**Task description:** Which lines of the entries contain the word "entsteht"? Please list them.

**Study material:**
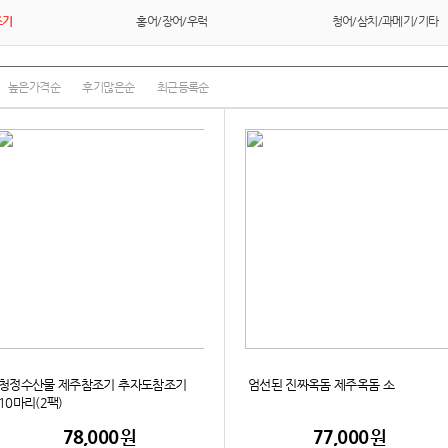
조기
홍어/장어/우럭
청어/삼치/과메기/기타
높은가격순
후기많은순
최근등록순
청정수산물 제주참조기 추자도참조기
엄선된 진짜옥돔 제주옥돔 소
10마리(2팩)
78,000
원
77,000
원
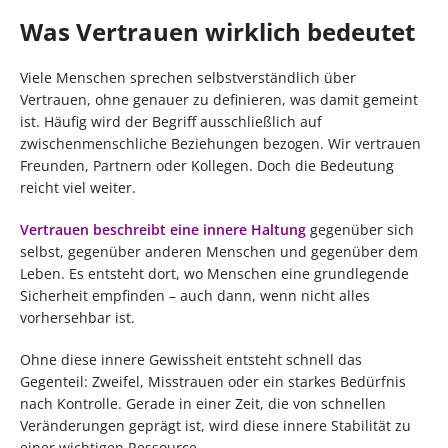
Was Vertrauen wirklich bedeutet
Viele Menschen sprechen selbstverständlich über
Vertrauen, ohne genauer zu definieren, was damit gemeint
ist. Häufig wird der Begriff ausschließlich auf
zwischenmenschliche Beziehungen bezogen. Wir vertrauen
Freunden, Partnern oder Kollegen. Doch die Bedeutung
reicht viel weiter.
Vertrauen beschreibt eine innere Haltung
gegenüber sich
selbst, gegenüber anderen Menschen und gegenüber dem
Leben. Es entsteht dort, wo Menschen eine grundlegende
Sicherheit empfinden – auch dann, wenn nicht alles
vorhersehbar ist.
Ohne diese innere Gewissheit entsteht schnell das
Gegenteil: Zweifel, Misstrauen oder ein starkes Bedürfnis
nach Kontrolle. Gerade in einer Zeit, die von schnellen
Veränderungen geprägt ist, wird diese innere Stabilität zu
einer wichtigen Ressource.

**Worked solution:**
Leben. Es entsteht dort, wo Menschen eine grundlegende
Ohne diese innere Gewissheit entsteht schnell das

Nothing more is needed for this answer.